The CPUC issued a proposed decision in December 2021 that included a provision to create a “grid participation charge” of $8 per kilowatt on residential solar systems. With typical rooftop installations being 5 to 6 kilowatts, that would come to about $40 to $48 per month.
Utilities favored the provision but it received furious push back from solar advocates and was withdrawn last month when an updated proposal was issued.
The solar industry, environmental and consumer groups have argued the effects of a cost shift are exaggerated, saying the megawatts generated by rooftop solar reduce stress on the state’s electric grid and avoid the needing to build more energy infrastructure such as distribution and transmission lines.
“We are beyond disappointed about the CPUC’s decision to make rooftop solar more expensive for all Californians,” environmental groups SanDiego350 and Hammond Climate Solutions Foundation said in a joint statement, adding the decision “will erode the economics of going solar” and slow “the rollout of new rooftop solar installations across the state.”
137 phone calls
In an indication of the intensity surrounding NEM 3.0, CPUC commissioners fielded 137 phone calls for three hours during Thursday’s public comment period.

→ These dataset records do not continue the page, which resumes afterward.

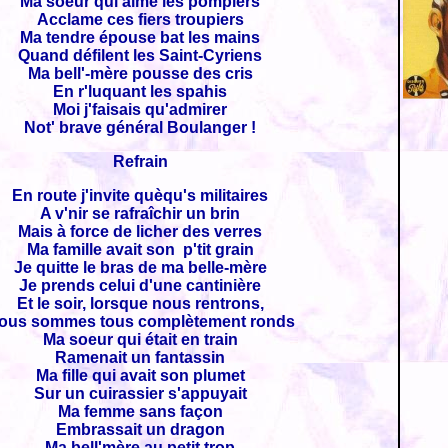
Ma soeur qui aime les pompiers
Acclame ces fiers troupiers
Ma tendre épouse bat les mains
Quand défilent les Saint-Cyriens
Ma bell'-mère pousse des cris
En r'luquant les spahis
Moi j'faisais qu'admirer
Not' brave général Boulanger !
Refrain
En route j'invite quèqu's militaires
A v'nir se rafraîchir un brin
Mais à force de licher des verres
Ma famille avait son p'tit grain
Je quitte le bras de ma belle-mère
Je prends celui d'une cantinière
Et le soir, lorsque nous rentrons,
ous sommes tous complètement ronds
Ma soeur qui était en train
Ramenait un fantassin
Ma fille qui avait son plumet
Sur un cuirassier s'appuyait
Ma femme sans façon
Embrassait un dragon
Ma bell'mère au petit trop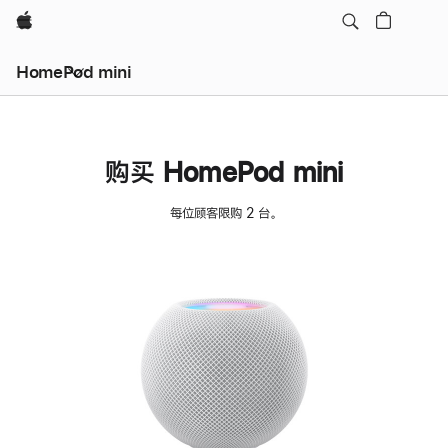
Apple
HomePod mini
购买 HomePod mini
每位顾客限购 2 台。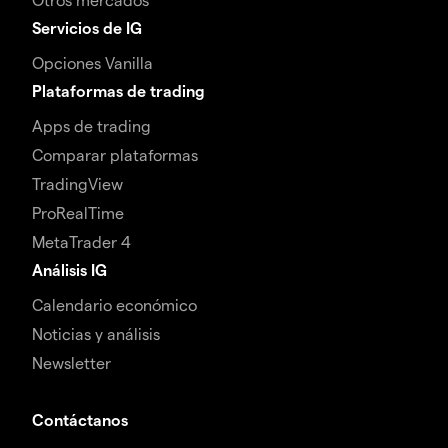
Servicios de IG
Opciones Vanilla
Plataformas de trading
Apps de trading
Comparar plataformas
TradingView
ProRealTime
MetaTrader 4
Análisis IG
Calendario económico
Noticias y análisis
Newsletter
Contáctanos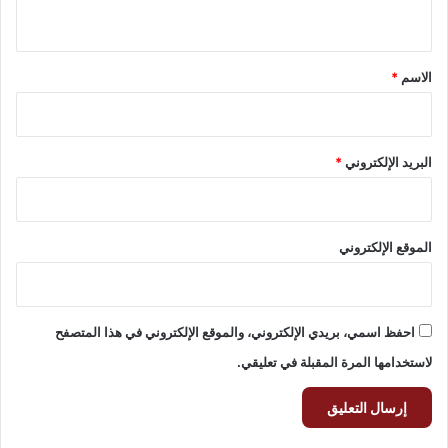
ي
ق
*
الاسم
*
البريد الإلكتروني
*
الموقع الإلكتروني
احفظ اسمي، بريدي الإلكتروني، والموقع الإلكتروني في هذا المتصفح
لاستخدامها المرة المقبلة في تعليقي.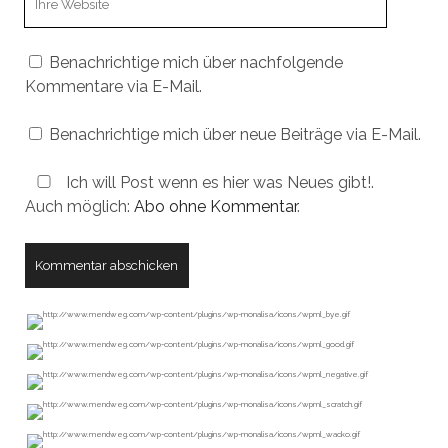
URL
Benachrichtige mich über nachfolgende
Kommentare via E-Mail.
Benachrichtige mich über neue Beiträge via E-Mail.
Ich will Post wenn es hier was Neues gibt!.
Auch möglich:
Abo ohne Kommentar
.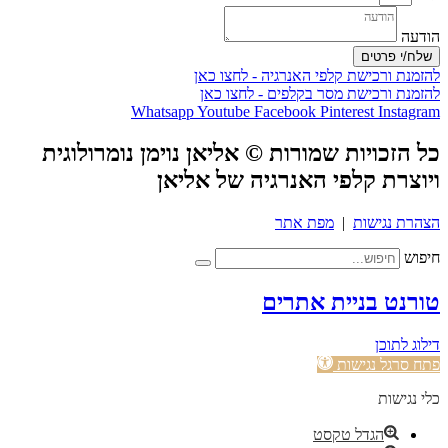
הודעה
שלח/י פרטים
להזמנת ורכישת קלפי האנרגיה - לחצו כאן
להזמנת ורכישת מסר בקלפים - לחצו כאן
Whatsapp
Youtube
Facebook
Pinterest
Instagram
כל הזכויות שמורות © אליאן נוימן נומרולוגית
ויוצרת קלפי האנרגיה של אליאן
הצהרת נגישות
|
מפת אתר
חיפוש
טורנט בניית אתרים
דילוג לתוכן
פתח סרגל נגישות
כלי נגישות
הגדל טקסט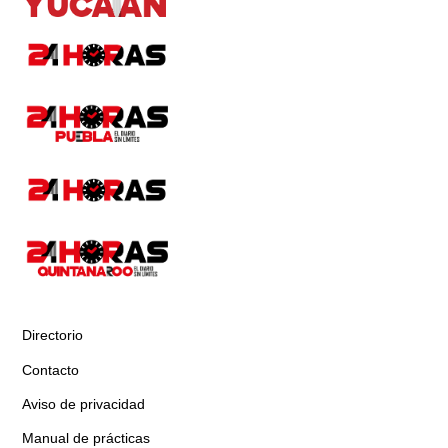
Directorio
Contacto
Aviso de privacidad
Manual de prácticas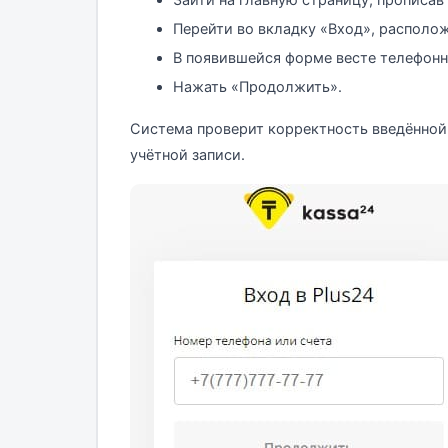
Зайти на главную страницу, прописав
Перейти во вкладку «Вход», располож
В появившейся форме весте телефон
Нажать «Продолжить».
Система проверит корректность введённой
учётной записи.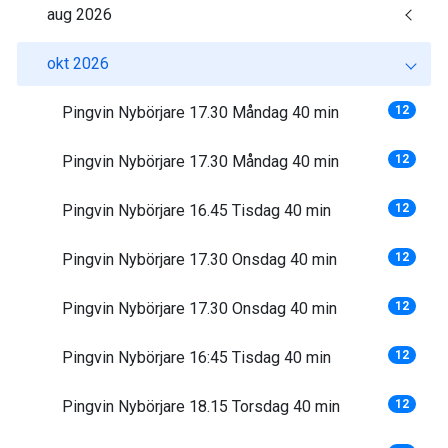
aug 2026
okt 2026
Pingvin Nybörjare 17.30 Måndag 40 min
12
Pingvin Nybörjare 17.30 Måndag 40 min
12
Pingvin Nybörjare 16.45 Tisdag 40 min
12
Pingvin Nybörjare 17.30 Onsdag 40 min
12
Pingvin Nybörjare 17.30 Onsdag 40 min
12
Pingvin Nybörjare 16:45 Tisdag 40 min
12
Pingvin Nybörjare 18.15 Torsdag 40 min
12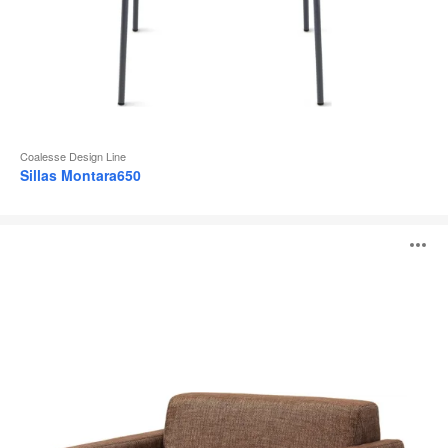
Coalesse Design Line
Sillas Montara650
Visalia
A
Sillones
Lounge
i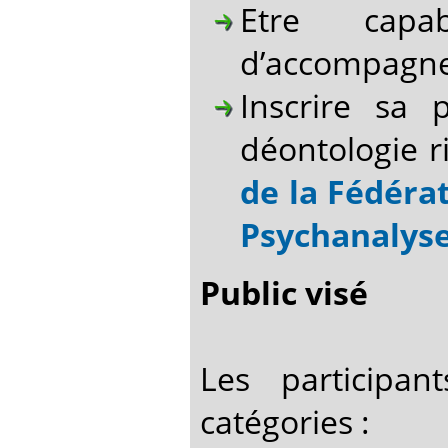
Etre capa
d’accompagne
Inscrire sa
déontologie r
de la Fédéra
Psychanalyse
Public visé
Les participan
catégories :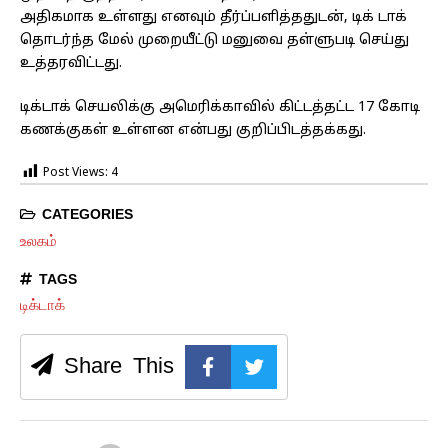
அதிகமாக உள்ளது எனவும் தீர்ப்பளித்ததுடன், டிக் டாக்
தொடர்ந்த மேல் முறையீட்டு மனுவை தள்ளுபடி செய்து
உத்தரவிட்டது.
டிக்டாக் செயலிக்கு அமெரிக்காவில் கிட்டத்தட்ட 17 கோடி
கணக்குகள் உள்ளன என்பது குறிப்பிடத்தக்கது.
Post Views:
4
CATEGORIES
உலகம்
TAGS
டிக்டாக்
Share This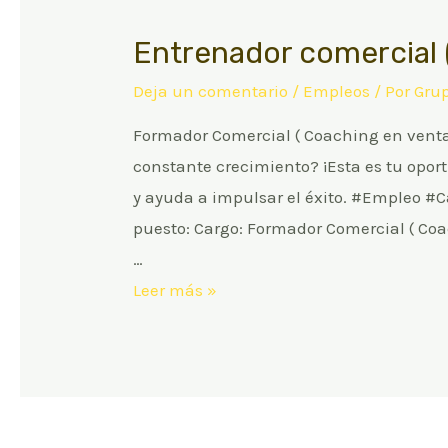
Entrenador comercial 
Deja un comentario
/
Empleos
/ Por
Gru
Formador Comercial ( Coaching en venta
constante crecimiento? ¡Esta es tu opor
y ayuda a impulsar el éxito. #Empleo #
puesto: Cargo: Formador Comercial ( Coa
…
Entrenador
Leer más »
comercial
(
Formador
Comercial
)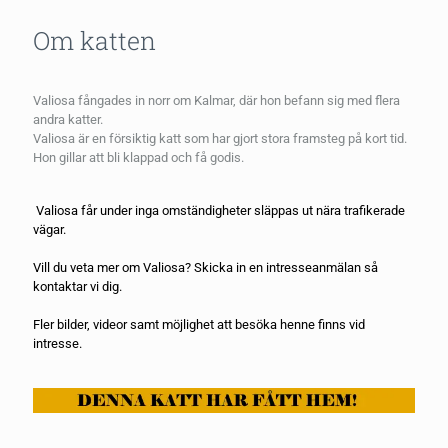
Om katten
Valiosa fångades in norr om Kalmar, där hon befann sig med flera
andra katter.
Valiosa är en försiktig katt som har gjort stora framsteg på kort tid.
Hon gillar att bli klappad och få godis.
Valiosa får under inga omständigheter släppas ut nära trafikerade
vägar.
Vill du veta mer om Valiosa? Skicka in en
intresseanmälan
så
kontaktar vi dig.
Fler bilder, videor samt möjlighet att besöka henne finns vid
intresse.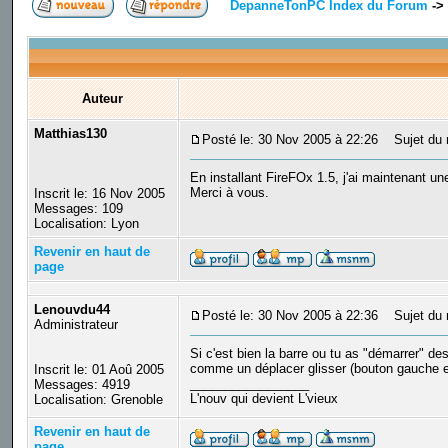
DepanneTonPC Index du Forum
->
Auteur
Matthias130
Posté le: 30 Nov 2005 à 22:26
Sujet du m
En installant FireFOx 1.5, j'ai maintenant 
Merci à vous.
Inscrit le: 16 Nov 2005
Messages: 109
Localisation: Lyon
Revenir en haut de
page
Lenouvdu44
Posté le: 30 Nov 2005 à 22:36
Sujet du 
Administrateur
Si c'est bien la barre ou tu as "démarrer" des
comme un déplacer glisser (bouton gauche enf
Inscrit le: 01 Aoû 2005
_________________
Messages: 4919
L'nouv qui devient L'vieux
Localisation: Grenoble
Revenir en haut de
page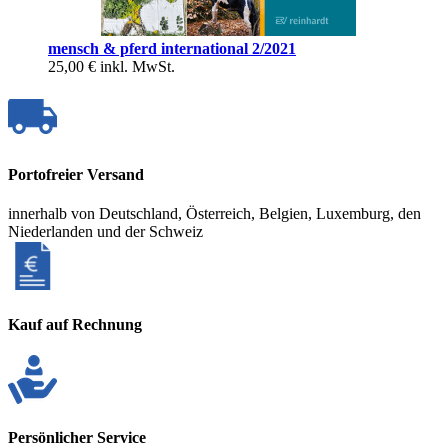
mensch & pferd international 2/2021
25,00 €
inkl. MwSt.
Portofreier Versand
innerhalb von Deutschland, Österreich, Belgien, Luxemburg, den
Niederlanden und der Schweiz
Kauf auf Rechnung
Persönlicher Service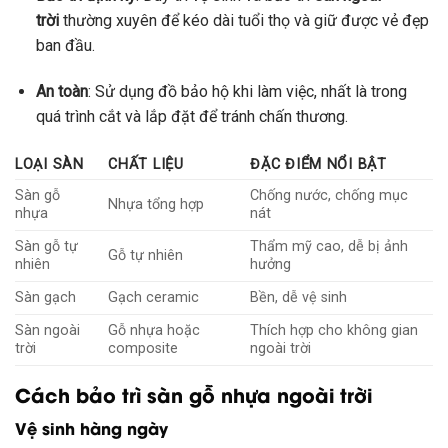
trời
thường xuyên để kéo dài tuổi thọ và giữ được vẻ đẹp
ban đầu.
An toàn
: Sử dụng đồ bảo hộ khi làm việc, nhất là trong
quá trình cắt và lắp đặt để tránh chấn thương.
LOẠI SÀN
CHẤT LIỆU
ĐẶC ĐIỂM NỔI BẬT
Sàn gỗ
Chống nước, chống mục
Nhựa tổng hợp
nhựa
nát
Sàn gỗ tự
Thẩm mỹ cao, dễ bị ảnh
Gỗ tự nhiên
nhiên
hưởng
Sàn gạch
Gạch ceramic
Bền, dễ vệ sinh
Sàn ngoài
Gỗ nhựa hoặc
Thích hợp cho không gian
trời
composite
ngoài trời
Cách bảo trì sàn gỗ nhựa ngoài trời
Vệ sinh hàng ngày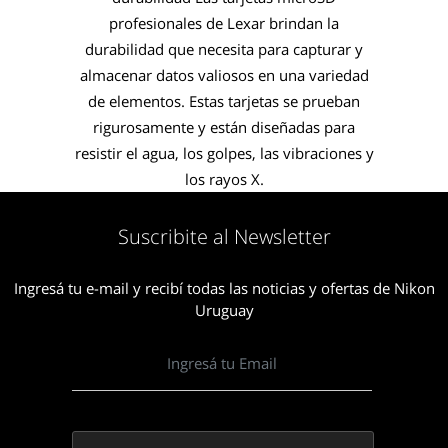
profesionales de Lexar brindan la
durabilidad que necesita para capturar y
almacenar datos valiosos en una variedad
de elementos. Estas tarjetas se prueban
rigurosamente y están diseñadas para
resistir el agua, los golpes, las vibraciones y
los rayos X.
Suscribite al Newsletter
Ingresá tu e-mail y recibí todas las noticias y ofertas de Nikon
Uruguay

“How can you sit there and plan to destroy solar growth and punish Californians, churches, schools and businesses?” said Barbara Morton, a rooftop solar owner in San Diego. “Your proposal will stop them from buying solar systems by putting solar out of their fiscal reach.”
Commissioner John Reynolds (no relation to CPUC president Busching Reynolds) predicted the new rules will not undermine solar’s growth in California. He said when the rules were updated six years ago, there was a decline in the number of solar systems connected to the utility grid but the numbers rebounded and reached a record high this year.
“All of this is to say there will be some measure of decrease after this decision that is absolutely to be expected,” Reynolds said, “but it will not signal the death of the industry or the rooftop solar market.”
The new rules also increases the allowable size of rooftop solar systems to cover 150 percent of a customer’s electricity usage to accommodate future electrification of appliances and vehicles.